We are in an “in-between time” (28) of great uncertainty; in between modernity and whatever is next (postmodernity). This is a time when courageous decisions need to be made about ‘missional map-making’. This is a new world. Reality has changed. Effective map-making requires an understanding of modernity and Scripture, as applied to modernity.
“Common sense is no longer common.” (42) Equilibriums of all sorts are disappearing. E.g. N.C.D. evaluations don’t address the ‘in-between culture’. “Leading well in our environment of complex change depends on leading from a different place than management and control.” (53)
Sir Isaac Newton and the industrial revolution were key players in forming the map of modernity. Great value was given to control, predictability and strategic planning. “Strategic planning (where people are turned into objectives of goals and visions) cannot form mission-shaped communities”. (79)
There are eight forces of change that need to be reckoned with as new map-making is addressed. They are “globalization, pluralism, rapid technological change, postmodernism, staggering global need, the democratization of knowledge, and the return to romanticism”. (90-108) The development of the internet is an example of far reaching and unmanaged change.

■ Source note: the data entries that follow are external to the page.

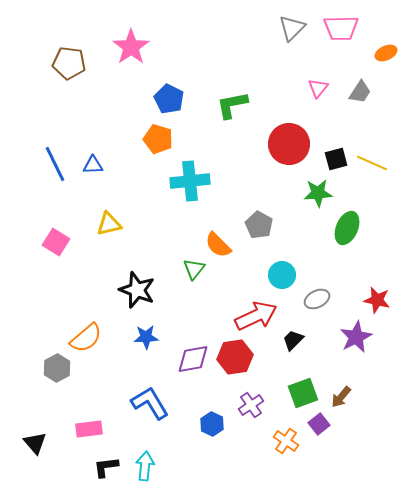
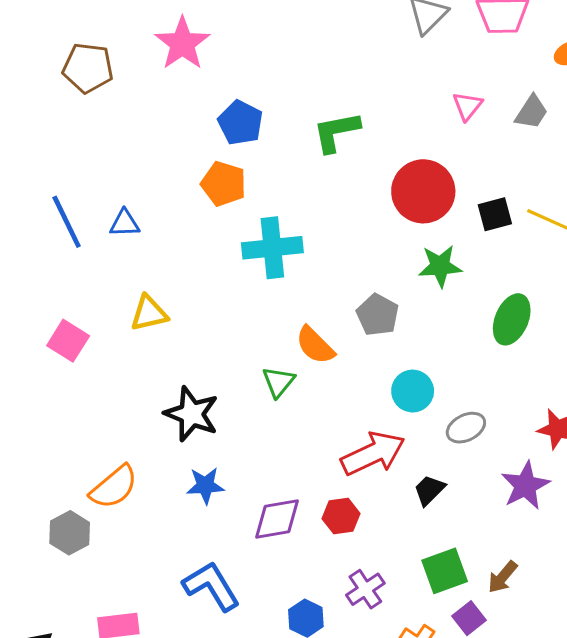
green star: (318, 193) -> (440, 266), moved
red hexagon: (235, 357) -> (341, 516), size x0.7

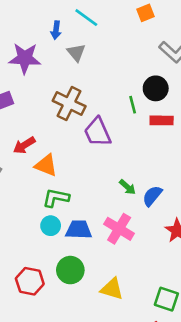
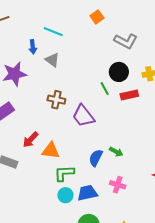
brown cross: (69, 104) -> (56, 100), size x0.7
blue semicircle: (152, 196) -> (96, 158), moved
pink cross: (119, 229) -> (118, 185), size x0.7

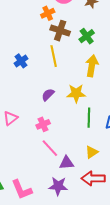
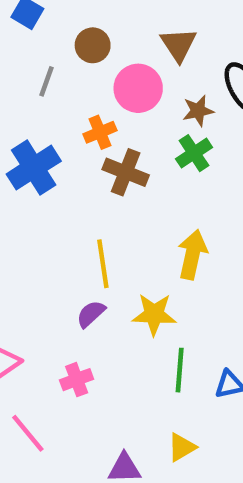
green cross: (87, 36) -> (194, 153), moved
yellow line: (54, 56) -> (103, 264), moved
blue cross: (21, 61) -> (34, 168), moved, size x1.6
pink line: (50, 148) -> (28, 433), moved

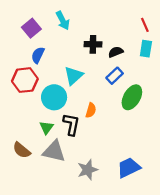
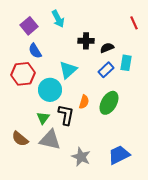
cyan rectangle: (146, 49) -> (126, 63), moved
blue semicircle: (38, 55) -> (35, 51), turned -56
green ellipse: (132, 97) -> (109, 103), moved
gray star: (88, 170) -> (81, 157), turned -30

Missional planning and map-making should follow these steps. “Assess how the environment has changed in your context.” (127) “Focus on redeveloping a core identity.” (134) “Create a parallel culture in our local church.” (143) “Form partnerships with the surrounding neighbourhoods and communities.” (164) Church leaders must shift their attention from “strategies and visions to becoming present with people”. (172) “Missional map-makers (must be) cultivators of environments” (182) in their neighbourhoods more than in their churches.